▶ [EXERCISE BRIEF]: Would you return, word for word, the lines of the data below from the line with "Image attached. Segment" through the line with "Return results in <instances>...</instances>. Find", and no others?
====== DATA TO EXAMINE
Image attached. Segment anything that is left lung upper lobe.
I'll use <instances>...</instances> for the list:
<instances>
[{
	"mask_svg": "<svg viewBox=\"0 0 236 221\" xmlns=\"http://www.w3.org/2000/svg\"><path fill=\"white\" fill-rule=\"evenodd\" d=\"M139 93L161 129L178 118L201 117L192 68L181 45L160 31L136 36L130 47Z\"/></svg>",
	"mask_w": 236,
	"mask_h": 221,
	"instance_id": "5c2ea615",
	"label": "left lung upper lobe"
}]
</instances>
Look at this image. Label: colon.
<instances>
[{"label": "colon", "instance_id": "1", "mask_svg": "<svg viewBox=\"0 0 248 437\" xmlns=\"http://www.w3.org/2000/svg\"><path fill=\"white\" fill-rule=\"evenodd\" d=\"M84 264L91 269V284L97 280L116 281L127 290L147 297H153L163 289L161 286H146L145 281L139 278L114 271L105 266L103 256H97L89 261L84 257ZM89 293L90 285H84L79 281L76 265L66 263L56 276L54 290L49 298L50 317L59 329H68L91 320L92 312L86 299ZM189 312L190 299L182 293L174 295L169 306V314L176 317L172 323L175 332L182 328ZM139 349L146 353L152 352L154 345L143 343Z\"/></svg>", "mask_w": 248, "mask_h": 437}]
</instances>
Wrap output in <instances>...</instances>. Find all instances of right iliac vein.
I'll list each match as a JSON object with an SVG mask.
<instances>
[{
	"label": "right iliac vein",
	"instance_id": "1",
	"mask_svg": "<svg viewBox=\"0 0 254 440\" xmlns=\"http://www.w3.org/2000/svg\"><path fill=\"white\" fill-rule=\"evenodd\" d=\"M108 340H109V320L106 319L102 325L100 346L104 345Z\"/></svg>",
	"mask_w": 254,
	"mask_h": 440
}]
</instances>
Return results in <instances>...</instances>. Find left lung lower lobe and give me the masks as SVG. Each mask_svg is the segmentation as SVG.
============
====== DATA TO EXAMINE
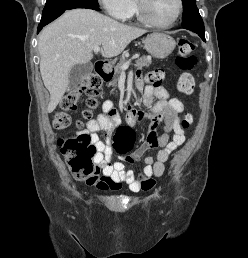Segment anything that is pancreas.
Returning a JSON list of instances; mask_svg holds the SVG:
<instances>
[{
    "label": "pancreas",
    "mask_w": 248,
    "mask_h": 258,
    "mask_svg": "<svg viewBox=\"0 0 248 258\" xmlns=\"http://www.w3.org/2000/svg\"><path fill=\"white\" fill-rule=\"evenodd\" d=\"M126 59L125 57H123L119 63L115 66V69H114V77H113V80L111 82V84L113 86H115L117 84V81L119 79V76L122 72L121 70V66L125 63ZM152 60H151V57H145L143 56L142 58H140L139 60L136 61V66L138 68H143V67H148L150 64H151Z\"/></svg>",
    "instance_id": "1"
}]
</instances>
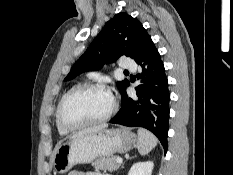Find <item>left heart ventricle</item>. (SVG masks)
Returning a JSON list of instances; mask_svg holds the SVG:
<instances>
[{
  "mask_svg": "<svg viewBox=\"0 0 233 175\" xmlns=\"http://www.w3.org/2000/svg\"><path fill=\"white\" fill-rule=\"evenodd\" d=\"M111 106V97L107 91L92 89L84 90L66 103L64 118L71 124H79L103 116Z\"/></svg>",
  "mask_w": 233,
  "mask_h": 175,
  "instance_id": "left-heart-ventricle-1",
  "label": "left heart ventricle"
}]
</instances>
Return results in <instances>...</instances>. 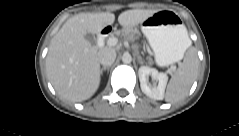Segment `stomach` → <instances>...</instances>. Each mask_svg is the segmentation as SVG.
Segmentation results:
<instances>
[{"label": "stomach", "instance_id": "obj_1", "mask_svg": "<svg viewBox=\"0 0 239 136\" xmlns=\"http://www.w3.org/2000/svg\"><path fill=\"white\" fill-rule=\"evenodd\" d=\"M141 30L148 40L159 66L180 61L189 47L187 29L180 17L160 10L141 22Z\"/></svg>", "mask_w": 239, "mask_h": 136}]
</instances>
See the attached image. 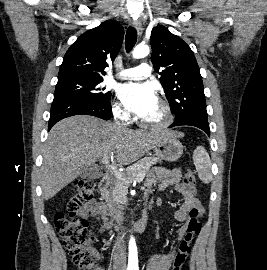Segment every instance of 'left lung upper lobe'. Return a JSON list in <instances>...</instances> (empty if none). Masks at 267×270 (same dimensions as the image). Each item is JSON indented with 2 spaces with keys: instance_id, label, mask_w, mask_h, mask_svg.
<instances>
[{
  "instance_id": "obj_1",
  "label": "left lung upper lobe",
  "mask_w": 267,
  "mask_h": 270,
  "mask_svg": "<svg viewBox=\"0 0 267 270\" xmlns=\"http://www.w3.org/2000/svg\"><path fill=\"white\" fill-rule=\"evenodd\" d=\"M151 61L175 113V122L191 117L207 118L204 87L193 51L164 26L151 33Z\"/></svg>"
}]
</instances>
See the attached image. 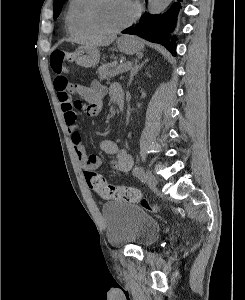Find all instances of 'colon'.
============
▶ [TASK OUTPUT]:
Image attached. Segment anything that is left lung upper lobe.
I'll use <instances>...</instances> for the list:
<instances>
[{
	"mask_svg": "<svg viewBox=\"0 0 236 221\" xmlns=\"http://www.w3.org/2000/svg\"><path fill=\"white\" fill-rule=\"evenodd\" d=\"M139 93L161 129L178 118L201 117L192 68L181 45L160 31L136 36L130 47Z\"/></svg>",
	"mask_w": 236,
	"mask_h": 221,
	"instance_id": "5c2ea615",
	"label": "left lung upper lobe"
}]
</instances>
Look at this image. Label: colon.
<instances>
[{"label": "colon", "instance_id": "1", "mask_svg": "<svg viewBox=\"0 0 248 437\" xmlns=\"http://www.w3.org/2000/svg\"><path fill=\"white\" fill-rule=\"evenodd\" d=\"M84 264L91 269V284L97 280L116 281L127 290L147 297H153L163 289L161 286H146L145 281L139 278L114 271L105 266L103 256H97L89 261L84 257ZM89 293L90 285H84L79 281L76 265L66 263L56 276L54 290L49 298L50 317L59 329H68L91 320L92 312L86 299ZM189 312L190 299L182 293L174 295L169 306V314L176 317L172 323L175 332L182 328ZM139 349L146 353L152 352L154 345L143 343Z\"/></svg>", "mask_w": 248, "mask_h": 437}]
</instances>
Wrap output in <instances>...</instances>. Find all instances of right iliac vein.
I'll list each match as a JSON object with an SVG mask.
<instances>
[{
	"label": "right iliac vein",
	"instance_id": "1",
	"mask_svg": "<svg viewBox=\"0 0 254 440\" xmlns=\"http://www.w3.org/2000/svg\"><path fill=\"white\" fill-rule=\"evenodd\" d=\"M108 340H109V320L106 319L102 325L100 346L104 345Z\"/></svg>",
	"mask_w": 254,
	"mask_h": 440
}]
</instances>
Return results in <instances>...</instances>. Find left lung lower lobe and give me the masks as SVG. Each mask_svg is the segmentation as SVG.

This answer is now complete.